Jeśli Trzaskowski miał jakiś kapitał polityczny to go stracił, a dokładnie to rozmienił na drobne… na 20 groszy. Informacja o pożałowania godnej „wielkoduszności” Trzaskowskiego z Platformy żyje swoim życiem.
Przypomnijmy. Według informacji „Faktu” Trzaskowski był w jednej z najdroższych cukierni w Warszawie i kupił cztery ciastka za 44 zł. Przed lokalem zaczepiła go starsza kobieta zbierająca datki na leki.
Polityk pomocy nie odmówił. Tyle, że wręczył kobiecie… 20–groszową monetę!
—opisała gazeta.
Poseł tłumaczył że, że nie miał drobnych.

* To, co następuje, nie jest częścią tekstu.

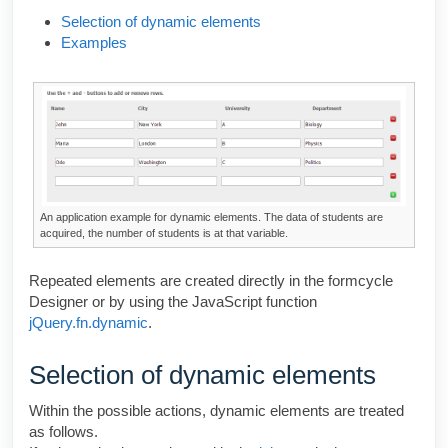
Selection of dynamic elements
Examples
An application example for dynamic elements. The data of students are
acquired, the number of students is at that variable.
Repeated elements are created directly in the
formcycle
Designer
or by using the JavaScript function
jQuery.fn.dynamic
.
Selection of dynamic elements
Within the possible actions, dynamic elements are treated
as follows.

A co o zdarzeniu mówi sama bohaterka zdarzenia?
Dał mi tę monetę, mówiąc, że więcej nie ma. Ale nie przepraszał, tylko się uśmiechnął
—relacjonowała kobieta.
Przyznała też, że „tyle to nikt nie daje”. A przecież mówimy o pośle! I to partii „Obywatelskiej” z nazwy! I nawet nie zapytał, jak może pomóc.
Trzaskowski został symbolem obciachu. A historia 20 groszy i posła PO rozbudziła wyobraźnię internautów.